This invention relates to welding training. More specifically, it relates to a system and method for enabling a welder to calibrate themselves to a target welding speed.
There are many critical elements to creating a high quality weld. Some of these are equipment related, such as having the correct voltage and current, the correct wire or electrode, the correct wire feed speed (in a gas metal arc weld), and correct shielding gas (when used). Other factors are driven by the operator themselves, including welding speed, stickout or contact to work distance, straightness, and orientation of the gun during the weld. Advancements in equipment continue to address equipment-related errors, technology has not been as successfully applied to operator error factors.
While several training aids have been introduced into the market in recent years to help students learn proper welding techniques, the impetus for such products has been around for decades. Indeed, the patent issued to Moberg in 1943 as U.S. Pat.
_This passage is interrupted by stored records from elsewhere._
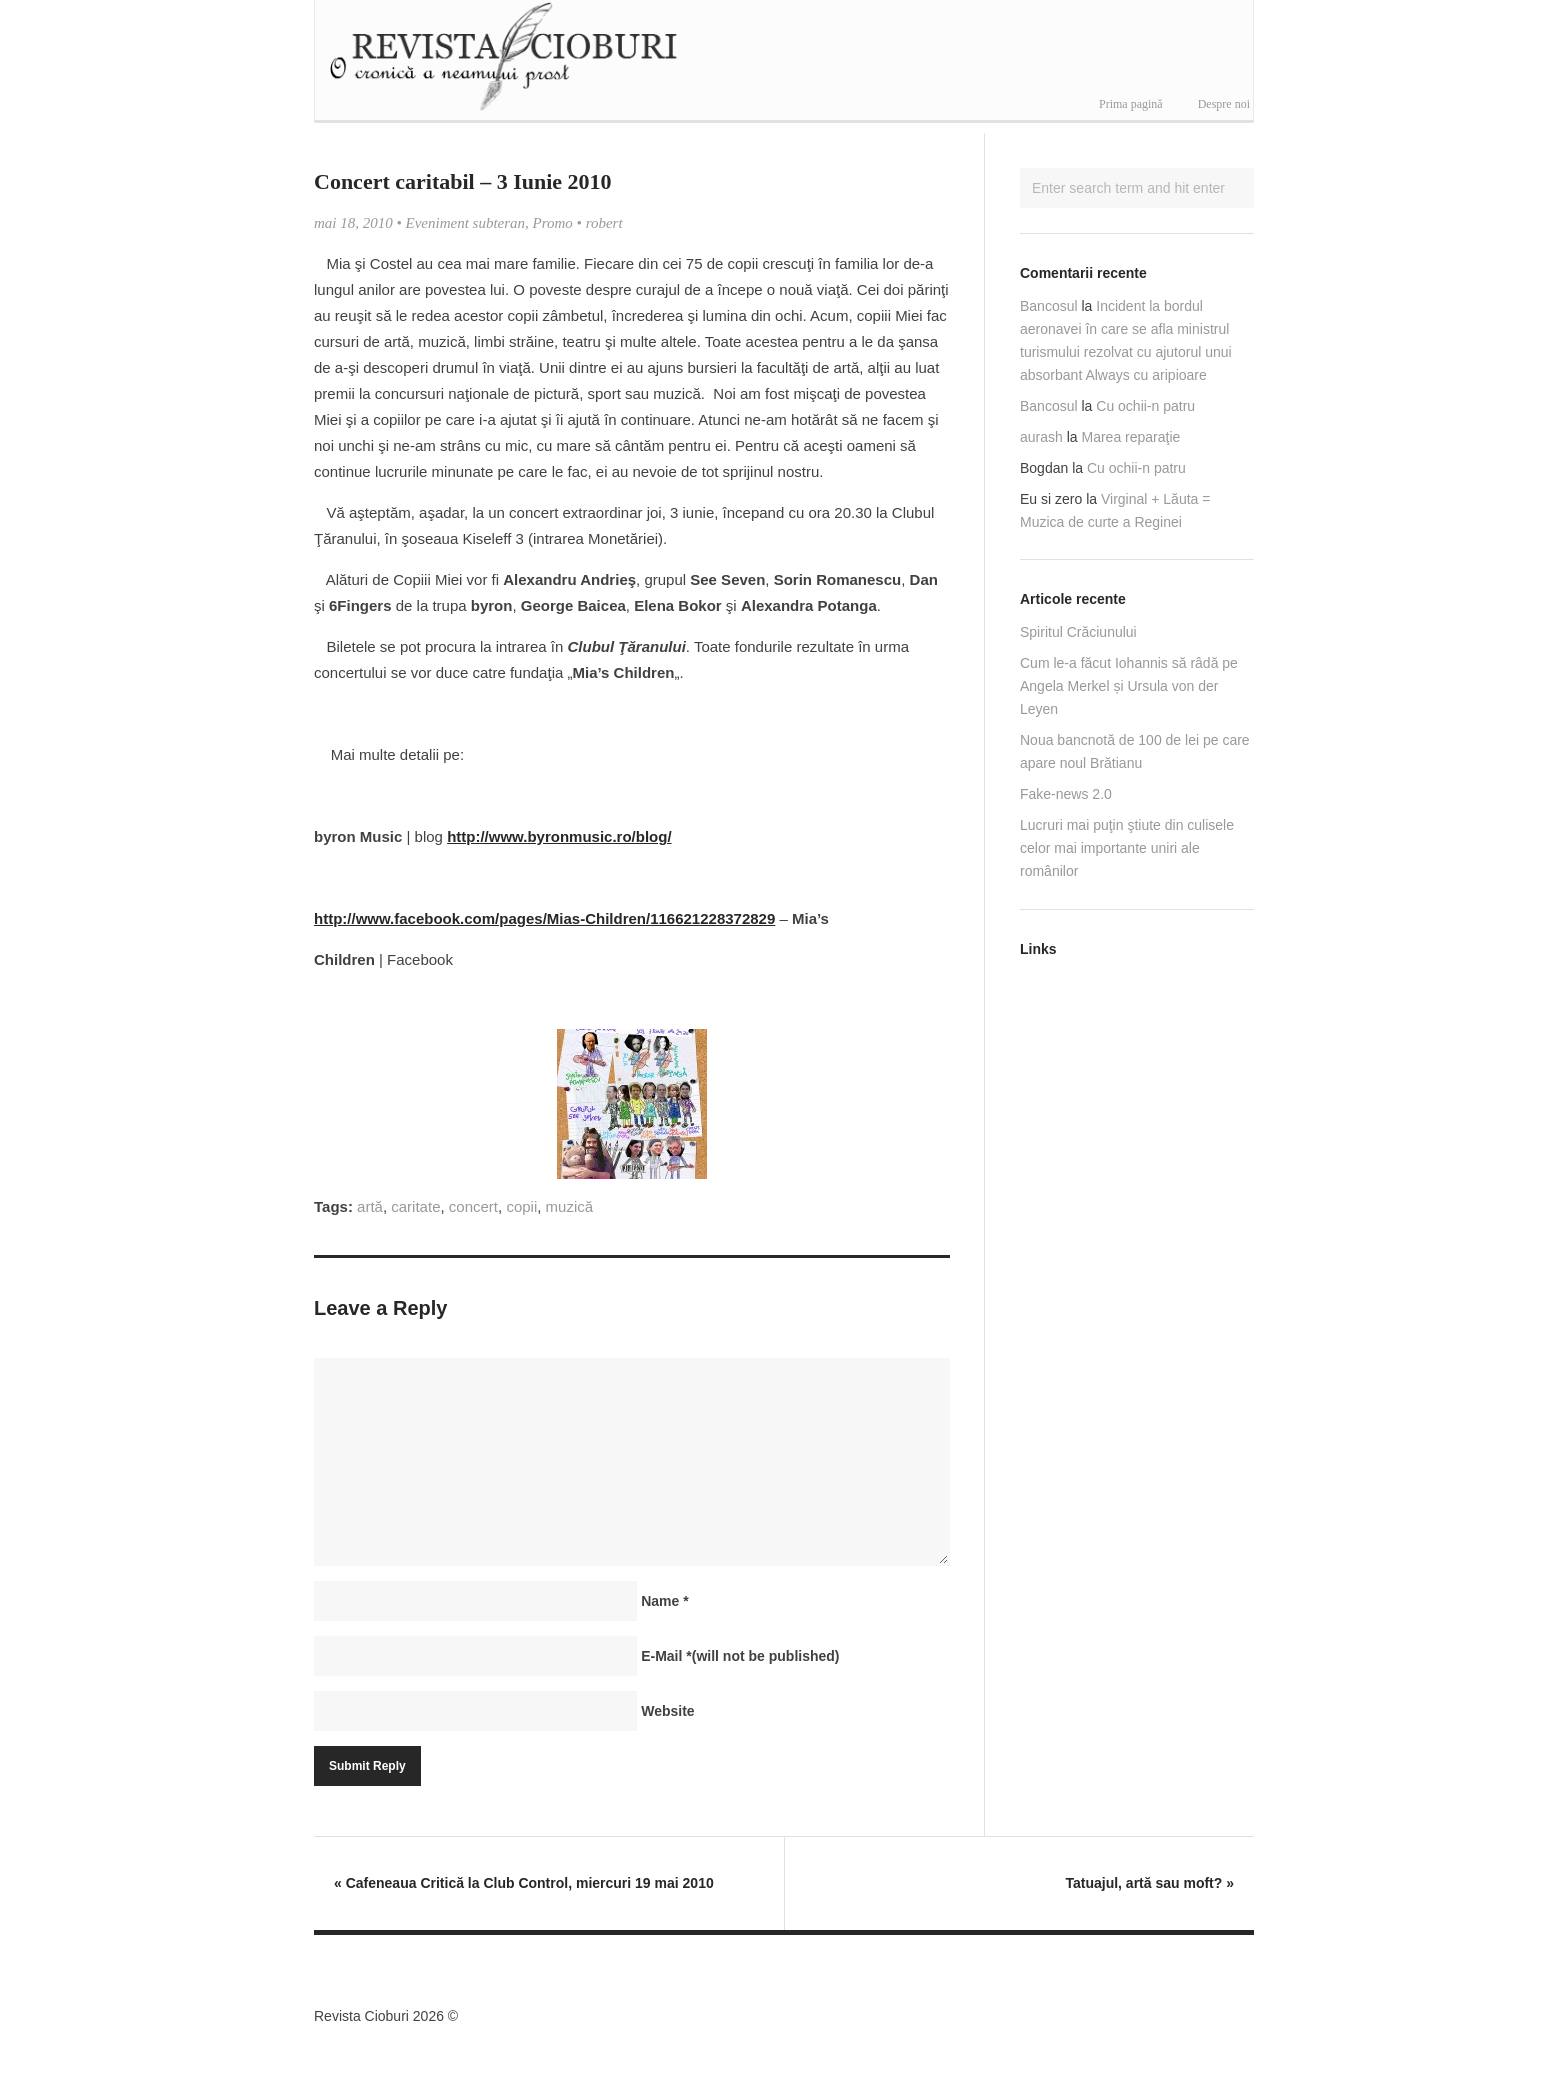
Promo (553, 223)
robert (604, 223)
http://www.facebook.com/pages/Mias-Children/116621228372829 (544, 918)
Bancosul (1049, 306)
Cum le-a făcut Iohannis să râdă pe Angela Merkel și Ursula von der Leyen (1129, 686)
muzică (570, 1206)
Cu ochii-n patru (1145, 406)
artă (370, 1206)
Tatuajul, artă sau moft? (1149, 1883)
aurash (1041, 437)
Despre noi (1224, 104)
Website (667, 1711)
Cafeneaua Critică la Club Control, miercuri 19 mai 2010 (524, 1883)
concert (473, 1206)
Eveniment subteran (466, 223)
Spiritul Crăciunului (1078, 632)
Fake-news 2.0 (1066, 794)
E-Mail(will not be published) (740, 1656)
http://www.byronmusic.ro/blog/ (559, 836)
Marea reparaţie (1131, 437)
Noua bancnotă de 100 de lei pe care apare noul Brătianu (1135, 751)
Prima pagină (1131, 104)
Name (664, 1601)
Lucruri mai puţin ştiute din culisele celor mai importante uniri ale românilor (1127, 848)
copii (521, 1206)
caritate (415, 1206)
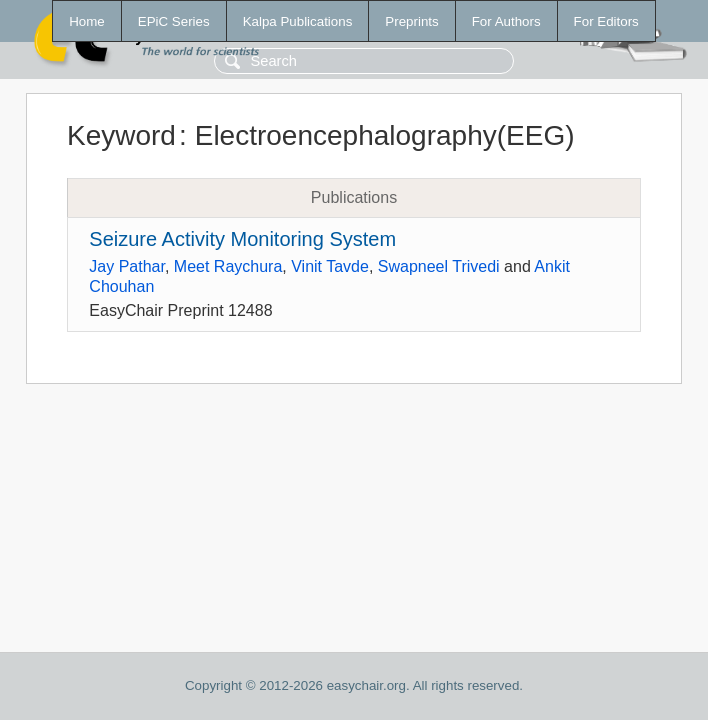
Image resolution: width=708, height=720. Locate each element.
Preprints (411, 21)
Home (87, 21)
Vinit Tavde (330, 266)
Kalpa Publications (298, 21)
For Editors (606, 21)
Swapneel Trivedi (439, 266)
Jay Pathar (127, 266)
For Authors (506, 21)
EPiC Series (174, 21)
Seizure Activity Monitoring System (242, 239)
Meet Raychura (228, 266)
No. 2,333,192 entitled Welder's Training Device describes a simulated stick welding gun, with a retracting welding rod and a visual signal to indicate to the user when they fail to maintain correct arc length on a SMAW system.
Training aids have evolved in the 70 years since then, and there are both simulators such as Lincoln Electric's VRTEX 360 and live action welding trainers such as RealWeld System's trainer which track and report on physical movements during a simulated or real weld, respectively. However, these systems are both complicated and expensive, and are not feasible to implement in every welding booth in a classroom.
Welding speed, or arc speed, in particular, has a large impact on the quality of a weld. If the speed is too great, not enough heat is generated, root penetration decreases, and the bead is too small, making for a weak joint. If the speed is to slow, too much heat is generated, the puddle becomes too large resulting in a large bead, and penetration falls again as heat is absorbed by the large molten puddle and not directed into the base metal. Welding speed also varies considerably based on metal type and thickness. Aluminum requires a much faster welding speed than stainless steel, for example, and a ½ inch plate requires a much slower speed than a ⅛ inch plate to obtain proper penetration and joint strength. Moving too fast results in a weak joint, and moving too slow can also result in burning through the metal altogether.
During the welding process, the welder's attention should be focused on the puddle and maintaining welding tool orientation as well as speed. Trained welders frequently begin a weld session by setting up their equipment, positioning themselves in front of the weldment, and taking several practice runs before they actually strike an arc. These practice runs allow the welder to verify that they can complete the weld in a smooth motion without having to stop to reposition, and allows them to review their tool orientation and practice their speed. There is nothing providing feedback during these practice runs.
There therefore exists a need for a cost effective system that can provide speed feedback prior to a weld to enable the welder to calibrate their muscle memory to the correct speed required for a given welding procedure specification.